Two invited presenters from Climate XChange, Larry Liebesman and myself, and from Resources for the Future, Rob Williams, made a strong case for broad-based carbon fees. The opposition speaker from the Chamber of Commerce was ineffective, but several Working Group members also argued against the policy.
Presenters were asked to respond to four questions from the MCCC. Climate XChange and RFF presented solid evidence that carbon pricing can be designed to:
- Cut emissions in Maryland by 12%, which in combination with other policies is enough for the state to meet its 2030 mandate
- Provide immediate and continuing benefits to the economy
- Serve as a cost-effective means of addressing climate change
- Protect low and moderate income consumers
- Protect industries of concern, including manufacturing and agriculture
- Effectively put fees on electricity imports, preventing “leakage” of emissions to power plants in other states
“The knowledge and expertise shown by the panelists who supported a carbon price was astounding,” commented Jamie DeMarco, State Action Coordinator for Citizens Climate Lobby.

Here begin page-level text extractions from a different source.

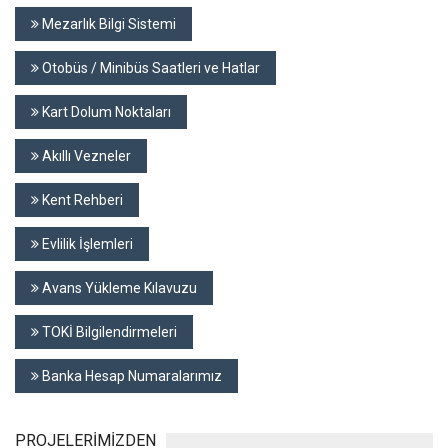
Mezarlık Bilgi Sistemi
Otobüs / Minibüs Saatleri ve Hatlar
Kart Dolum Noktaları
Akıllı Vezneler
Kent Rehberi
Evlilik İşlemleri
Avans Yükleme Kılavuzu
TOKİ Bilgilendirmeleri
Banka Hesap Numaralarımız
PROJELERİMİZDEN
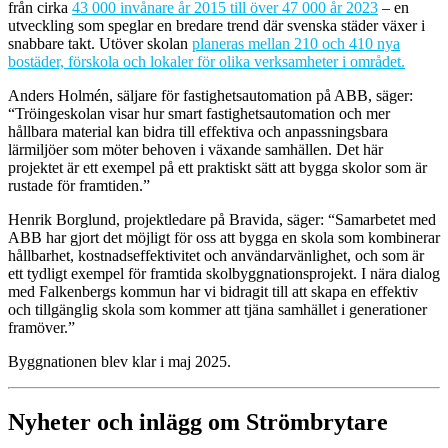
från cirka
43 000 invånare år 2015 till över 47 000 år 2023
– en
utveckling som speglar en bredare trend där svenska städer växer i
snabbare takt. Utöver skolan
planeras mellan 210 och 410 nya
bostäder, förskola och lokaler för olika verksamheter i området.
Anders Holmén, säljare för fastighetsautomation på ABB, säger:
“Tröingeskolan visar hur smart fastighetsautomation och mer
hållbara material kan bidra till effektiva och anpassningsbara
lärmiljöer som möter behoven i växande samhällen. Det här
projektet är ett exempel på ett praktiskt sätt att bygga skolor som är
rustade för framtiden.”
Henrik Borglund, projektledare på Bravida, säger: “Samarbetet med
ABB har gjort det möjligt för oss att bygga en skola som kombinerar
hållbarhet, kostnadseffektivitet och användarvänlighet, och som är
ett tydligt exempel för framtida skolbyggnationsprojekt. I nära dialog
med Falkenbergs kommun har vi bidragit till att skapa en effektiv
och tillgänglig skola som kommer att tjäna samhället i generationer
framöver.”
Byggnationen blev klar i maj 2025.
Nyheter och inlägg om Strömbrytare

A second meeting that day focused on modeling the MCCC is planning, which will examine scenarios for how to reach the 2030 target. The MCCC will soon be deciding which policies to include in its scenarios – and carbon pricing will only make it onto the list with a strong advocacy effort. The Commission members, including the co-chairs, Michael Powell of Gordon Feinblatt, LCC (a “business community” appointee) and Stuart Clarke of Town Creek Foundation (which funds efforts in Maryland to address climate change), need to hear from the public that carbon pricing should be considered.
During the first meeting, Anne Lindner of the power generator Exelon, which operates a variety of plants and is another business representative, worried that in-state generators could lose business to out-of-state firms. We argued that because the proposed bill would impose fees on out-of-state generators there would not be an issue.
Jim Strong of the United Steelworkers of America expressed concern that carbon pricing could endanger high-paying manufacturing jobs, including members of his own union. I responded that the policy designs being proposed would provide sufficient rebates to fully protect manufacturing firms and farmers, two industries that we recognize are vulnerable to interstate and international competition. I also noted that manufacturing represents a small share of total emissions in Maryland, so it could be exempted from carbon fees (the 2016 law exempts it from all requirements in the plan for 2030) without greatly reducing the emission cuts that fees will yield.
Another Working Group member questioned whether the eventual $45/ton of CO2 emissions fee was enough to yield the 12% emissions reduction that we forecast, particularly in home use of fuel. I replied that our projection (conducted by CXC Research Associate August Granath) has most of the reductions coming from electricity generation, some of which is from lower sales of power, but most of which is due to fuel-switching from coal to natural gas and renewable energy sources.
Arjun Makhijani, Executive Director of the Institute for Energy and Environmental Research, argued that regulatory policies, such as appliance efficiency standards, are more effective than carbon pricing. I responded that we need both, that these standards, along with others such as federal auto efficiency standards and building codes, are essential to making the deep cuts in emissions that are essential.
After Working Group members finished, a brief period was left for questions from the public. David Costello, a former official with the Department of the Environment, which administers the Commission and the planning process, said that the state is far from meeting even its 2020 emissions target, and needs carbon pricing to reach the 40 percent goal for 2030.
Lindsey Mendelson and Mark Kresowik of the Sierra Club said that RGGI has been successful and that its lessons should be applied to transportation. Kresowik argued that government investment in programs to advance clean energy is more effective than price incentives, and so at least 50 percent of the money from carbon fees should be devoted to such investment.
All in all, Climate XChange impressed the Working Group with the sophistication of our policy proposal, the depth of the research we’ve done to back it up, and our well-reasoned arguments. But it will take a strong campaign first to get carbon pricing into the list of policies that the Commission models for the state’s plan, and then to get pricing into the plan. A draft is due by the end of 2018 and a final plan by the end of 2019.
“Delegate Ben Kramer, sponsor of the carbon pricing bill, the Regional Carbon Cost Collection Initiative, concluded after the bill’s hearing in March: ‘Passing carbon pricing legislation in Maryland will be a heavy lift’,” noted Pete Smith of Maryland Climate XChange’s Steering Committee. “The first step in the lift was writing the bill and getting it introduced in the House of Delegates. The second step will be to convince the Commission to take carbon pricing seriously.”